Required fields are marked with asterisks (*)

COTB Youth Programs COVID-19 Screening Tool

Note: This tool must be filled out on the day of your programming.

Please complete all questions and submit your results. Once submitted, if you provide an email address, an email will be sent. Otherwise, you will need to show an image or the page. Proof of completing this tool must be shown prior to entering the recreation facility. Thank you for your co-operation.

** Fully vaccinated means - it has been 14 or more days since your final dose of either a two-dose or a one-dose vaccine series **

If you are a parent or guardian answering on behalf of the Participant, please answer as it relates to THEM.

Do you or anyone in your household have any new or worsening COVID-19 symptoms?
Symptoms should not be chronic or related to other known causes or conditions.

  • Fever and/or chills (a temperature of 37.8 C/100 F or greater)
  • Cough or barking cough (croup, continuous, more than usual, making a whistling noise)
  • Shortness of breath (out of breath, unable to breath deeply)
  • Decrease or loss of smell or taste


Two or More of:

  • Sore Throat
  • Runny or stuffy/congested nose
  • Headache
  • Extreme tiredness
  • Muscle aches or joint pain
  • Gastrointestinal symptoms (such as nausea or diarrhea)

* If you or anyone you live with have symptoms, you and anyone you live with must isolate for five days if you are fully vaccinated and otherwise healthy.
* If you are not fully vaccinated or are immunocompromised, you and anyone you live with must isolate for 10 days.

Have you travelled outside of Canada in the last 14 days AND been advised to quarantine per the federal quarantine requirements?

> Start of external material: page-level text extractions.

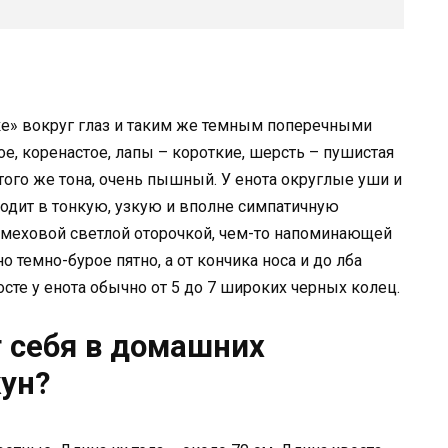
ске» вокруг глаз и таким же темным поперечными
ое, коренастое, лапы – короткие, шерсть – пушистая
 того же тона, очень пышный. У енота округлые уши и
ходит в тонкую, узкую и вполне симпатичную
 меховой светлой оторочкой, чем-то напоминающей
 темно-бурое пятно, а от кончика носа и до лба
осте у енота обычно от 5 до 7 широких черных колец.
т себя в домашних
кун?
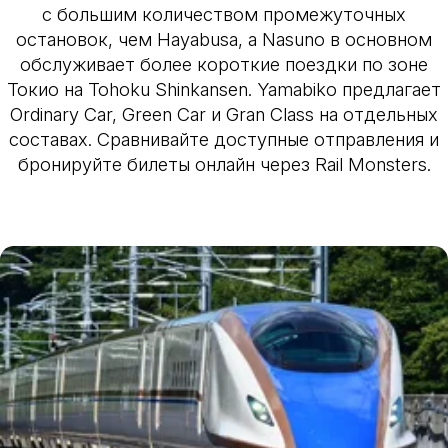
с большим количеством промежуточных
остановок, чем Hayabusa, а Nasuno в основном
обслуживает более короткие поездки по зоне
Токио на Tohoku Shinkansen. Yamabiko предлагает
Ordinary Car, Green Car и Gran Class на отдельных
составах. Сравнивайте доступные отправления и
бронируйте билеты онлайн через Rail Monsters.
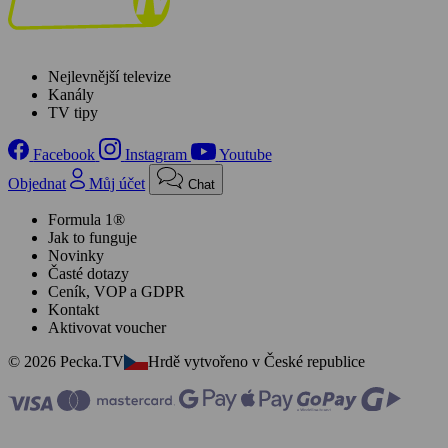
Nejlevnější televize
Kanály
TV tipy
Facebook
Instagram
Youtube
Objednat
Můj účet
Chat
Formula 1®
Jak to funguje
Novinky
Časté dotazy
Ceník, VOP a GDPR
Kontakt
Aktivovat voucher
© 2026 Pecka.TV
Hrdě vytvořeno v České republice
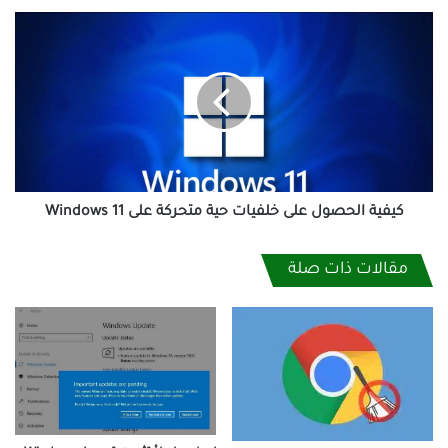
كيفية
الحصول
على
خلفيات
حية
متحركة
على
Windows
11
كيفية الحصول على خلفيات حية متحركة على Windows 11
مقالات ذات صلة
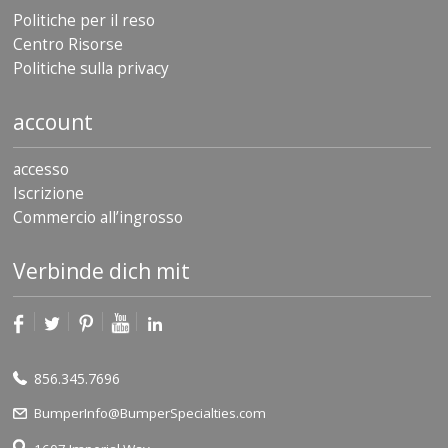
Politiche per il reso
Centro Risorse
Politiche sulla privacy
account
accesso
Iscrizione
Commercio all’ingrosso
Verbinde dich mit
856.345.7696
BumperInfo@BumperSpecialties.com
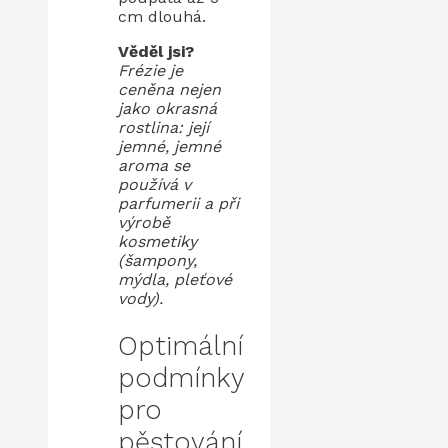
cm dlouhá.
Věděl jsi?
Frézie je
ceněna nejen
jako okrasná
rostlina: její
jemné, jemné
aroma se
používá v
parfumerii a při
výrobě
kosmetiky
(šampony,
mýdla, pleťové
vody).
Optimální
podmínky
pro
pěstování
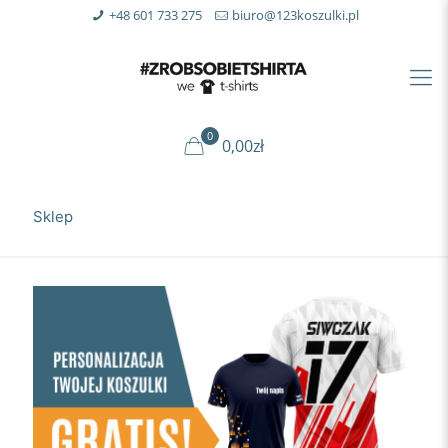
+48 601 733 275
biuro@123koszulki.pl
0
0,00zł
Sklep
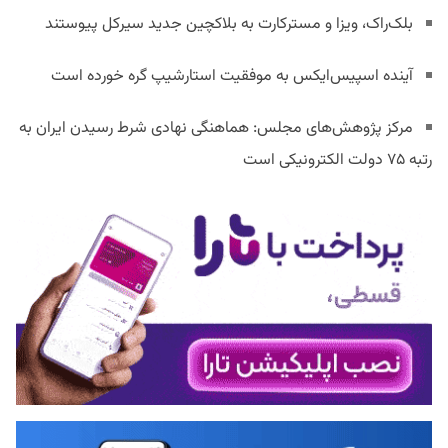
بلک‌راک، ویزا و مسترکارت به بلاکچین جدید سیرکل پیوستند
آینده اسپیس‌ایکس به موفقیت استارشیپ گره خورده است
مرکز پژوهش‌های مجلس: هماهنگی نهادی شرط رسیدن ایران به
رتبه ۷۵ دولت الکترونیکی است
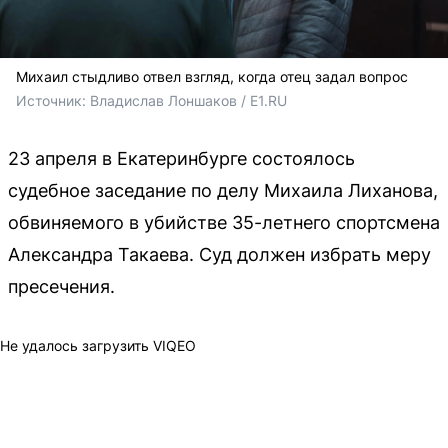
Михаил стыдливо отвел взгляд, когда отец задал вопрос
Источник: 
Владислав Лоншаков / E1.RU
23 апреля в Екатеринбурге состоялось
судебное заседание по делу Михаила Лиханова,
обвиняемого в убийстве 35-летнего спортсмена
Александра Такаева. Суд должен избрать меру
пресечения.
Не удалось загрузить VIQEO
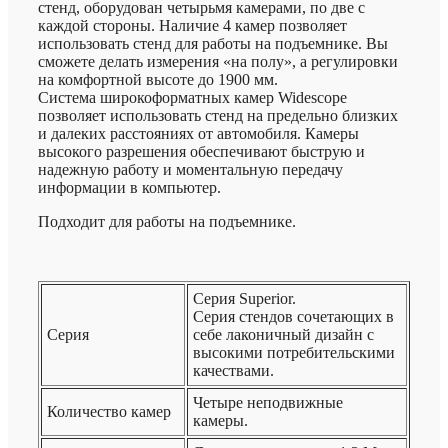
стенд, оборудован четырьмя камерами, по две с
каждой стороны. Наличие 4 камер позволяет
использовать стенд для работы на подъемнике. Вы
сможете делать измерения «на полу», а регулировки
на комфортной высоте до 1900 мм.
Система широкоформатных камер Widescope
позволяет использовать стенд на предельно близких
и далеких расстояниях от автомобиля. Камеры
высокого разрешения обеспечивают быструю и
надежную работу и моментальную передачу
информации в компьютер.
Подходит для работы на подъемнике.
Серия Superior.
Серия стендов сочетающих в
Серия
себе лаконичный дизайн с
высокими потребительскими
качествами.
Четыре неподвижные
Количество камер
камеры.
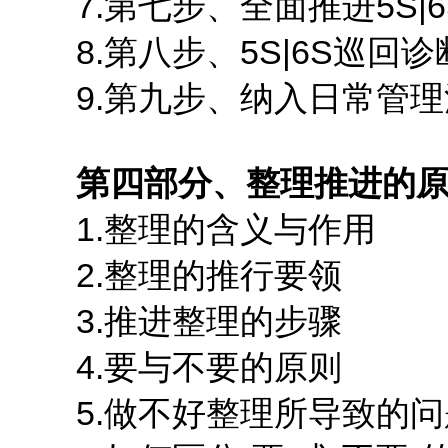
7.第七步、全面推进5S|6
8.第八步、5S|6S巡回诊
9.第九步、纳入日常管理
第四部分、整理推进的
1.整理的含义与作用
2.整理的推行要领
3.推进整理的步骤
4.要与不要的原则
5.做不好整理所导致的问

In the last 10 days, have you been exposed to a COVID-19 positive person or someone who currently has symptoms of COVID-19?

In the last 10 days, have you been identified as a “close contact” of someone who currently has COVID-19?
If public health has advised you that you do not need to self-isolate (e.g. you are fully vaccinated or have tested positive for COVID-19 in the last 90 days and since been cleared) select “No”.

Has a doctor, health care provider, or public health unit told you that you should currently be isolating (staying at home)?
This can be because of an outbreak or contact tracing.

In the last 10 days, have you tested positive on a rapid antigen test or a home based self-testing kit?
If you have since tested negative on a lab-based PCR test, select “No”.

Acknowledgements

I understand that if I do not pass this screening tool I am not to enter the program.

If you think you may have COVID-19 or were exposed to the virus, please visit the Ontario COVID-19 website to take care of yourself and protect others.

Any collection of personal information is made under the authority of the Ministry of Health COVID-19 Guidance for facilities for sports and recreational fitness activities during COVID-19. Personal information is collected in compliance with the Municipal Freedom of Information and Protection of Privacy Act.

Personal information is collected for the purpose of complying with provincial orders related to the COVID-19 pandemic.  None of your personal information will be shared, rented, sold or otherwise released to any third party without your consent.